Dans cet ouvrage important Mariotte  s’oppose à Descartes et donne les règles des chocs élastiques et inélastiques. Il s’appuie sur les travaux de Wallis, Wren et Huygens. Mariotte souligne que ce n’est pas le poids mais la quantité de matière d’un corps qui intervient dans la quantité de mouvement, et par suite dans le choc.  On lui doit un appareil à boules sphériques servant à démontrer la conservation de la quantité de mouvement pendant un choc élastique, appareil qu’on trouve maintenant sous forme de gadget.La première édition, très rare, date de 1673 [Paris Etienne Michallet in-12 :(2) 298 pp. mal ch. 288, 2 pl.]

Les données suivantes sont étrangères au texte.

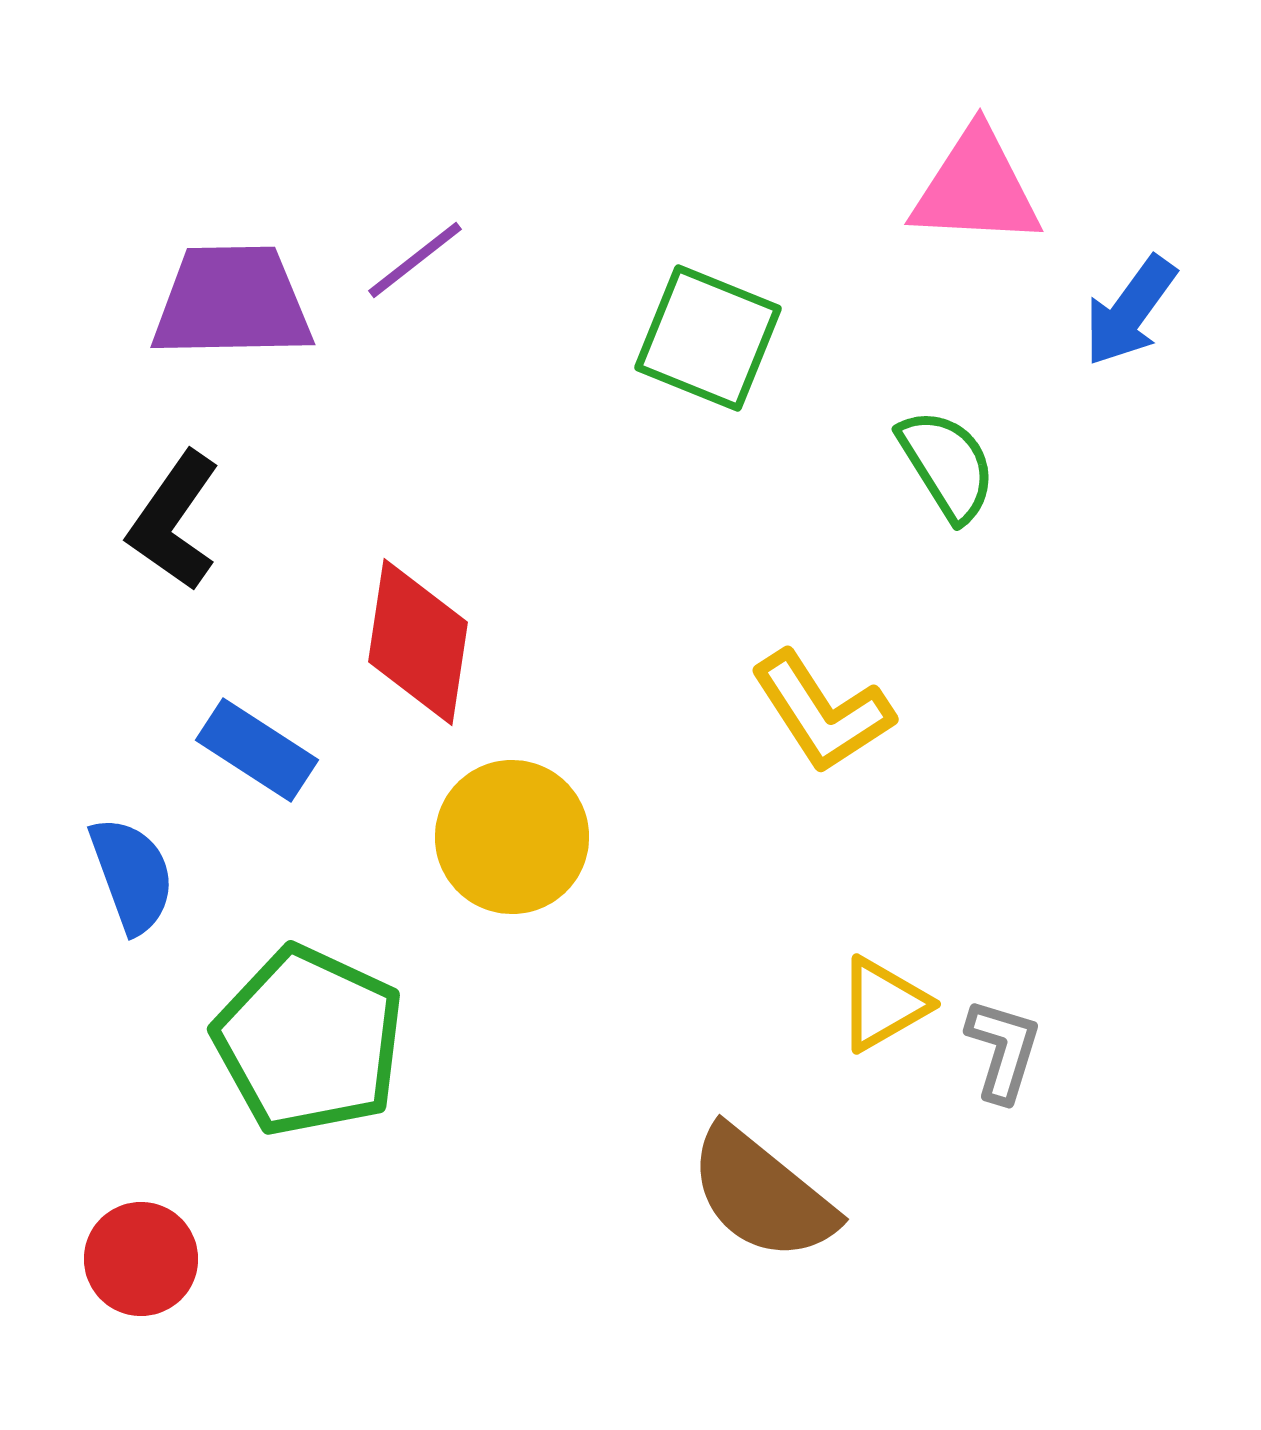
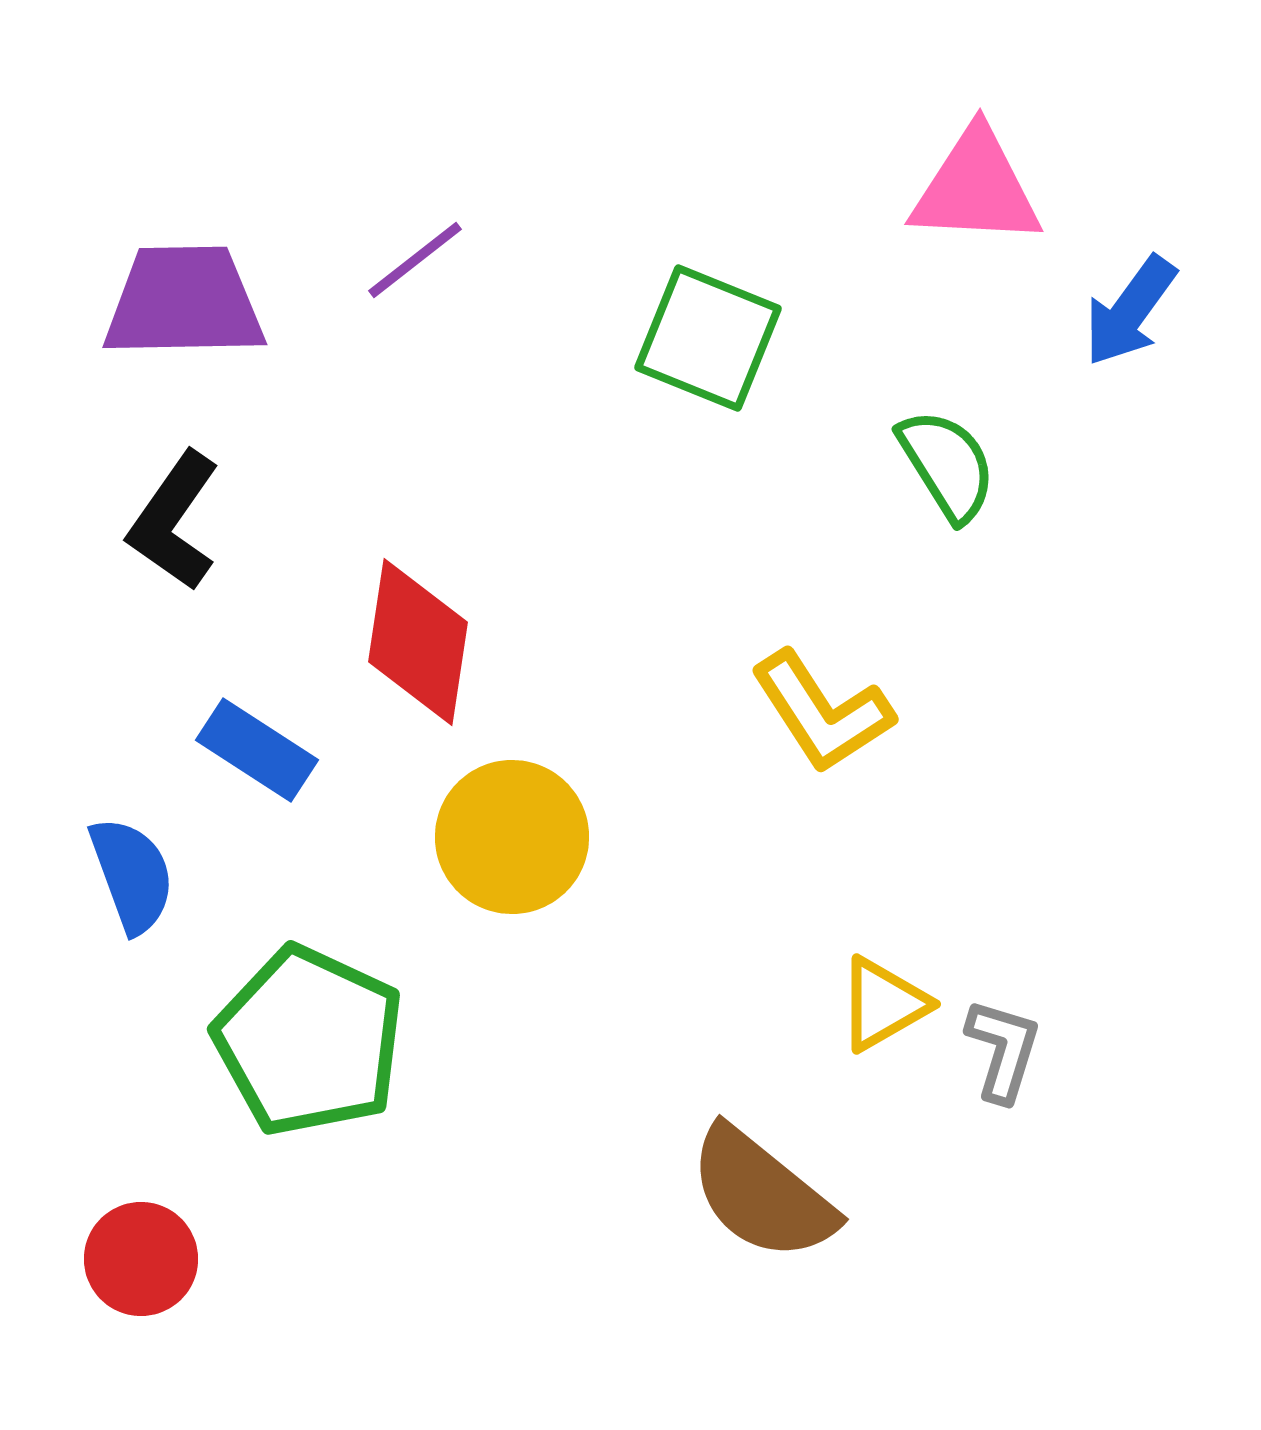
purple trapezoid: moved 48 px left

Traité du mouvement des eaux et des autres corps fluides…Paris, J. Jombert. 1700. 2ème édition.1 volume in-12 ; (12), 390, (18) pp.
Ce traité d’hydrodynamique résulte des travaux de distribution d’eau entrepris à Versailles. Il fut publié la première fois en 1686 par La Hire. Cette deuxième édition est augmentée des règles sur les jets d’eau issus d’un orifice percé dans la paroi d’un récipient. Mariotte expose une idée toute nouvelle pour l’époque à savoir que l’eau contient « de l’air », nous dirions gaz,  en dissolution:  « il y a quelques parties étrangères et hétérogènes dans l’eau, lesquelles se transforment en air, par une grande chaleur… »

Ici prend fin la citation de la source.